Drip irrigation to conserve water already went into farms like Fairview Gardens, and with increasing water prices, farmers are faced with a new hurdle.


Water Is Life

Stage III Drought Raises Farm Water Rates Dramatically in Goleta


Yesterday I looked for John Lane at his farm. He is constantly on the move and hard to find. Lane’s strawberries looked wonderful. His kale patch, across the road in the bigger field, was laid with drip irrigation hose. What I noticed, and what Lane has surely noticed, are the small leaks, where the hose joins the main pipe.

Small leaks, a gallon here and a gallon there, are beginning to matter now that Goleta farmers will be paying more than a half-cent a gallon for water. Think of a leak as pennies and nickels lying on the ground, a nickel on each row, times 100 rows, and that’s every day.

Lane will be fixing those leaks.

His water bill is going up. Last summer, Goleta farmers paid $1.42 per hundred cubic feet of water. This summer farmers will be paying $4.40 per hundred cubic feet, which is triple the price.

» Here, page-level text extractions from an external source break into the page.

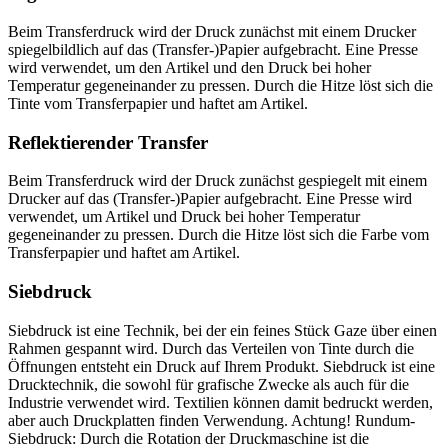
Beim Transferdruck wird der Druck zunächst mit einem Drucker
spiegelbildlich auf das (Transfer-)Papier aufgebracht. Eine Presse
wird verwendet, um den Artikel und den Druck bei hoher
Temperatur gegeneinander zu pressen. Durch die Hitze löst sich die
Tinte vom Transferpapier und haftet am Artikel.
Reflektierender Transfer
Beim Transferdruck wird der Druck zunächst gespiegelt mit einem
Drucker auf das (Transfer-)Papier aufgebracht. Eine Presse wird
verwendet, um Artikel und Druck bei hoher Temperatur
gegeneinander zu pressen. Durch die Hitze löst sich die Farbe vom
Transferpapier und haftet am Artikel.
Siebdruck
Siebdruck ist eine Technik, bei der ein feines Stück Gaze über einen
Rahmen gespannt wird. Durch das Verteilen von Tinte durch die
Öffnungen entsteht ein Druck auf Ihrem Produkt. Siebdruck ist eine
Drucktechnik, die sowohl für grafische Zwecke als auch für die
Industrie verwendet wird. Textilien können damit bedruckt werden,
aber auch Druckplatten finden Verwendung. Achtung! Rundum-
Siebdruck: Durch die Rotation der Druckmaschine ist die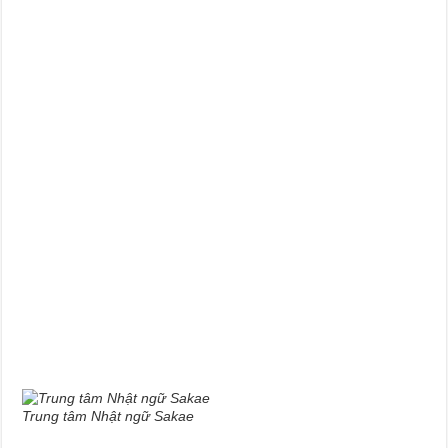
Trung tâm Nhật ngữ Sakae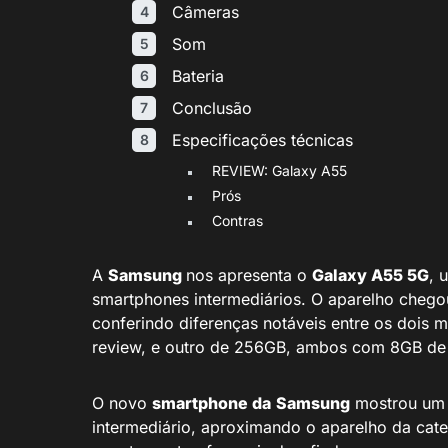
Câmeras
Som
Bateria
Conclusão
Especificações técnicas
REVIEW: Galaxy A55
Prós
Contras
A
Samsung
nos apresenta o
Galaxy A55 5G
, 
smartphones intermediários. O aparelho cheg
conferindo diferenças notáveis entre os dois
review, e outro de 256GB, ambos com 8GB d
O novo
smartphone da
Samsung
mostrou um 
intermediário, aproximando o aparelho da cate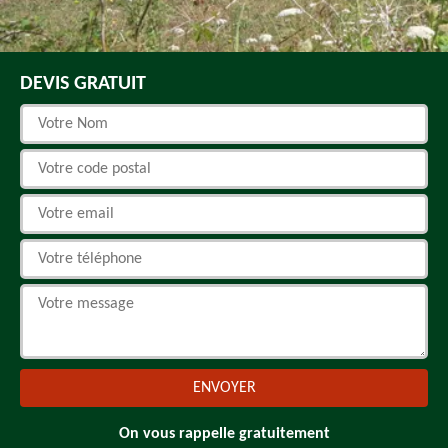
DEVIS GRATUIT
On vous rappelle gratuitement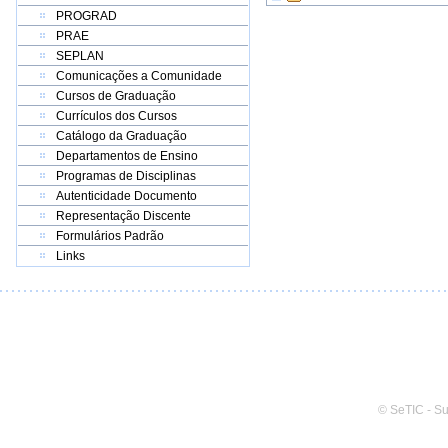
PROGRAD
PRAE
SEPLAN
Comunicações a Comunidade
Cursos de Graduação
Currículos dos Cursos
Catálogo da Graduação
Departamentos de Ensino
Programas de Disciplinas
Autenticidade Documento
Representação Discente
Formulários Padrão
Links
© SeTIC - S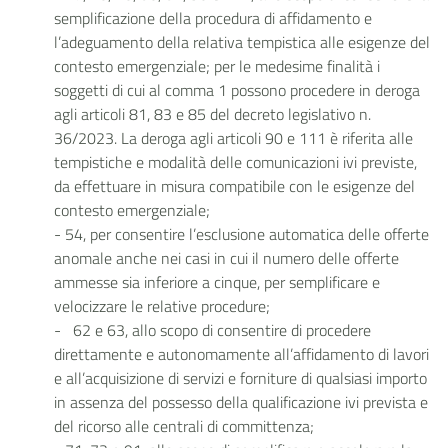
semplificazione della procedura di affidamento e
l’adeguamento della relativa tempistica alle esigenze del
contesto emergenziale; per le medesime finalità i
soggetti di cui al comma 1 possono procedere in deroga
agli articoli 81, 83 e 85 del decreto legislativo n.
36/2023. La deroga agli articoli 90 e 111 è riferita alle
tempistiche e modalità delle comunicazioni ivi previste,
da effettuare in misura compatibile con le esigenze del
contesto emergenziale;
- 54, per consentire l’esclusione automatica delle offerte
anomale anche nei casi in cui il numero delle offerte
ammesse sia inferiore a cinque, per semplificare e
velocizzare le relative procedure;
- 62 e 63, allo scopo di consentire di procedere
direttamente e autonomamente all’affidamento di lavori
e all’acquisizione di servizi e forniture di qualsiasi importo
in assenza del possesso della qualificazione ivi prevista e
del ricorso alle centrali di committenza;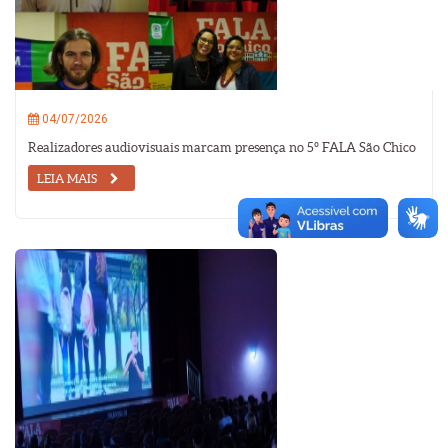
04/07/2026
Realizadores audiovisuais marcam presença no 5º FALA São Chico
LEIA MAIS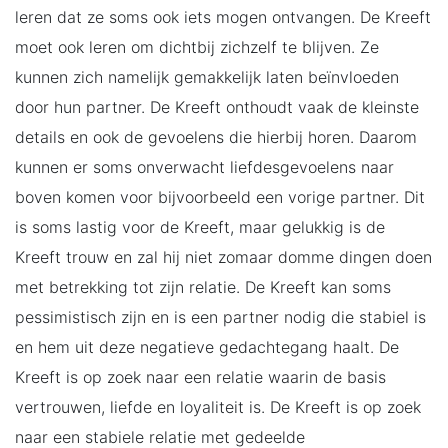
leren dat ze soms ook iets mogen ontvangen. De Kreeft
moet ook leren om dichtbij zichzelf te blijven. Ze
kunnen zich namelijk gemakkelijk laten beïnvloeden
door hun partner. De Kreeft onthoudt vaak de kleinste
details en ook de gevoelens die hierbij horen. Daarom
kunnen er soms onverwacht liefdesgevoelens naar
boven komen voor bijvoorbeeld een vorige partner. Dit
is soms lastig voor de Kreeft, maar gelukkig is de
Kreeft trouw en zal hij niet zomaar domme dingen doen
met betrekking tot zijn relatie. De Kreeft kan soms
pessimistisch zijn en is een partner nodig die stabiel is
en hem uit deze negatieve gedachtegang haalt. De
Kreeft is op zoek naar een relatie waarin de basis
vertrouwen, liefde en loyaliteit is. De Kreeft is op zoek
naar een stabiele relatie met gedeelde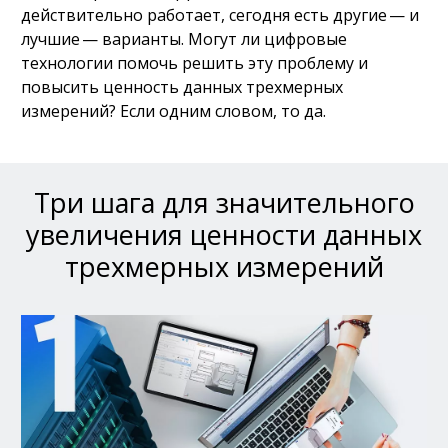
действительно работает, сегодня есть другие — и
лучшие — варианты. Могут ли цифровые
технологии помочь решить эту проблему и
повысить ценность данных трехмерных
измерений? Если одним словом, то да.
Три шага для значительного
увеличения ценности данных
трехмерных измерений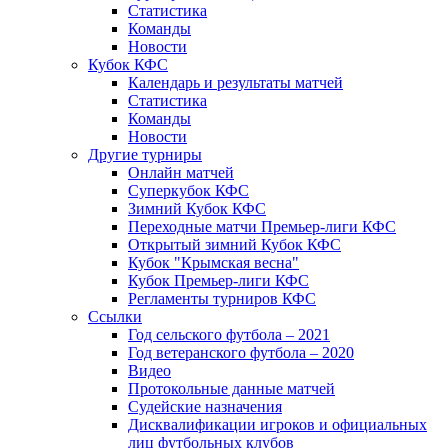
Статистика
Команды
Новости
Кубок КФС
Календарь и результаты матчей
Статистика
Команды
Новости
Другие турниры
Онлайн матчей
Суперкубок КФС
Зимний Кубок КФС
Переходные матчи Премьер-лиги КФС
Открытый зимний Кубок КФС
Кубок "Крымская весна"
Кубок Премьер-лиги КФС
Регламенты турниров КФС
Ссылки
Год сельского футбола – 2021
Год ветеранского футбола – 2020
Видео
Протокольные данные матчей
Судейские назначения
Дисквалификации игроков и официальных
лиц футбольных клубов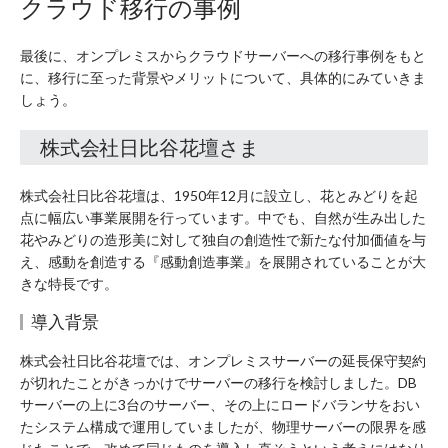
クラウド移行の事例
最後に、オンプレミスからクラウドサーバーへの移行事例をもと
に、移行に至った背景やメリットについて、具体的にみていきま
しょう。
株式会社日比谷花壇さま
株式会社日比谷花壇は、1950年12月に設立し、花とみどりを起
点に幅広い事業展開を行っています。中でも、自然が生み出した
花やみどりの造形美に対して独自の創造性で新たな付加価値を与
え、感動を創造する『感動創造事業』を展開されていることが大
きな特長です。
導入背景
株式会社日比谷花壇では、オンプレミスサーバーの延長保守契約
が切れたことがきっかけでサーバーの移行を検討しました。DB
サーバーの上に3台のサーバー、その上にロードバランサをおい
たシステム構成で運用していましたが、物理サーバーの限界を感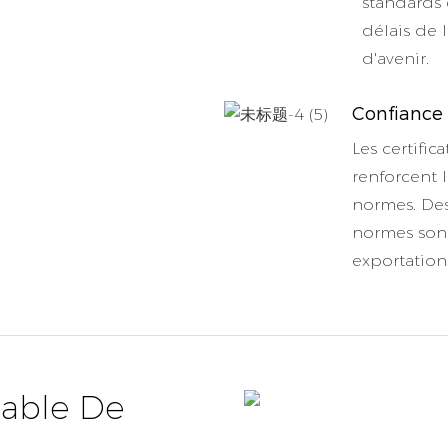
standards 
délais de 
d'avenir.
Confiance
Les certific
renforcent 
normes. Des
normes sont 
exportation
sable De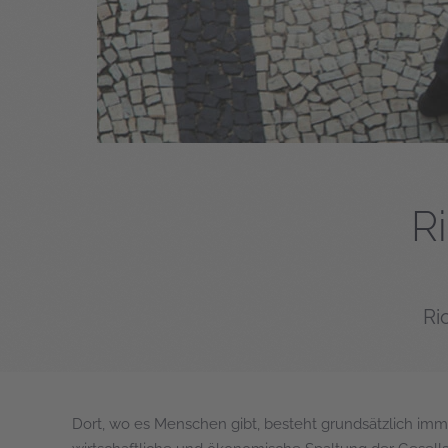
Ri
Ri
Dort, wo es Menschen gibt, besteht grundsätzlich imm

That kind of price increase focuses the mind. And it seems like a disaster. Jack Motter at Ellwood Canyon Farms said he was scared. “Our monthly water bill will go from $1,500 to $4,500. We cannot pass that price increase on to our customers.”

Mark Sherman at Fairview Gardens said he was stumped. “We have already installed conservation techniques. We already have drip irrigation. We have established abundant sponge-like organic material in the soil. I don’t know what else we can do, but we can’t charge more for our vegetables. We already charge a premium for being local and organic.”

I work at Healing Grounds Nursery, a greenhouse operation on Ellwood Canyon Farm. It’s a small business. We grow vegetable seedlings to sell at the Farmers Market. Our water bill will also increase dramatically, and I have a personal stake in the matter because I like my job and we make a good product — tomato seedling for home gardeners. There are changes we are making to save water, but it still hurts.

Let me say again that a Stage III drought seems like a disaster for Goleta farmers. But farming is a gamble that goes from one disaster to another — no rain, too much rain, cold weather, hot weather, plagues of insects, the scourge of mildew, infestations of uncontrollable weeds, a scarcity of labor. Or you produce a crop of abundance only to discover that the market went south and you can’t sell it. Everything that can go wrong will go wrong. That’s the only thing you can count on.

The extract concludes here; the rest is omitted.